Dopamine Shmopamine: You’ve probably heard dopamine come up in the context of social media before. In various media accounts, dopamine and serotonin are seen as the two big “pleasure” hormones which our brains pump out when we see a video of a kitten falling asleep. Professor Chris Ferguson, a psychologist at Stetson University, told The Daily Upside that while dopamine is released as you use social media, that’s how a normal brain functions.

Ferguson said that dopamine is essential to a few different processes:

  • Aside from pleasure, he says it’s associated with moving your muscles and perception.
  • On the pleasure side of the equation, Ferguson said dopamine is primarily associated with anticipatory excitement.

Ferguson said while the research is a little shaky, the body of evidence suggests you release something like 75% more dopamine when you use social media, or play a video game, compared to your usual baseline. That’s not much more than looking forward to eating a pizza that just arrived at your table (around 50% above baseline). “You can’t get addicted to your own neurotransmitters,” he added.

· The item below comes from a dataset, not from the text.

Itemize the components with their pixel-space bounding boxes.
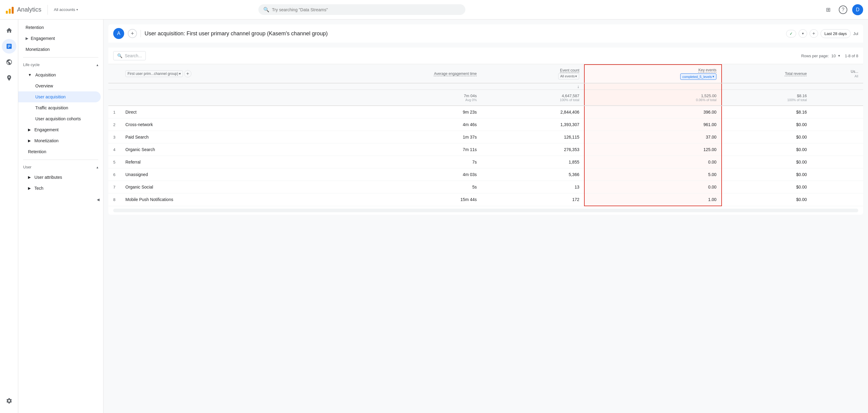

Przybylski also said the link between dopamine levels and supposedly addictive social media was “nonsense,” adding “if your brain didn’t change when you did anything, you wouldn’t be able to know you’ve turned on the lights.”

A Handy Sales Myth, Mostly
While Silicon Valley penitents get a high profile in the press when they talk about the addictiveness of social media, Przybylski thinks a business force is also driving the narrative. “There’s a marketing element of it, too,” Przybylski said. “Say you have a new app, [saying it’s addictive is] another way of saying it’s really engaging and you can make money off of it.”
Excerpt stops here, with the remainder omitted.